I love working and thinking not just about form but about the quality and excitement of texture and color. As a result, my materials are very varied as I love the experimentation – never really knowing if it will be successful but willing and excited about the possibilities. So I move from wood to copper to glue to mica to threads to handmade papers, horsehair, dog fur, roots, seaweed, etc.
Finally, my favorite materials are actually worked with the natural elements of rain, wind, snow, ice, pulling parts outside for periods of time to meld with nature. So in a sense not only am I working with her but “playing“ with her.

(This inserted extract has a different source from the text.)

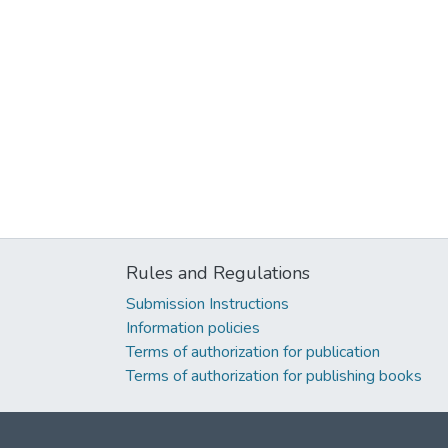
Rules and Regulations
Submission Instructions
Information policies
Terms of authorization for publication
Terms of authorization for publishing books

As an example, a piece entitled Algae Breast was made from string algae I harvested in my water garden. I work with the seaweed by washing it, pressing it, putting it in the sun to work the color subtleties. Then I made the nipple area, put it outside to weather for the winter, then brought it in and continued to work with its evolution – it became one of my favorite pieces.
Another two-part example: if I need a particularly shaped piece of wood, I’ll go into the woods to find it, it’s there, nature and I “play” together. Or, I’ll walk in the woods and find something that is fantastic and it inspires in me a direction, as in “My Inning.” It’s my inning because it’s my life – my time up at bat to shape the environment for those I love, not knowing if the protection will be safe or a threat.
So with Louis Kahn’s words that are so meaningful and totally resonates with me, nature and I “play” together.
CBCA: What are you trying to communicate with your art?
DF: Being that I am an environmentally conscious artist with an immense love and respect for nature, I love to work organically with organic forms. I always love to make works that help to uplift people and to increase one’s appreciation of the natural world around us. With that love comes the realization of the importance of its protection, respect, and awe of what surrounds us, leading us to the synergy of man and nature. This, in turn, can help to bring a peaceful mindset and an increased desire to live well with others taking emphasis off wrong hateful directions and towards greater health and happiness. The arts sends images of beauty as well as messages of importance.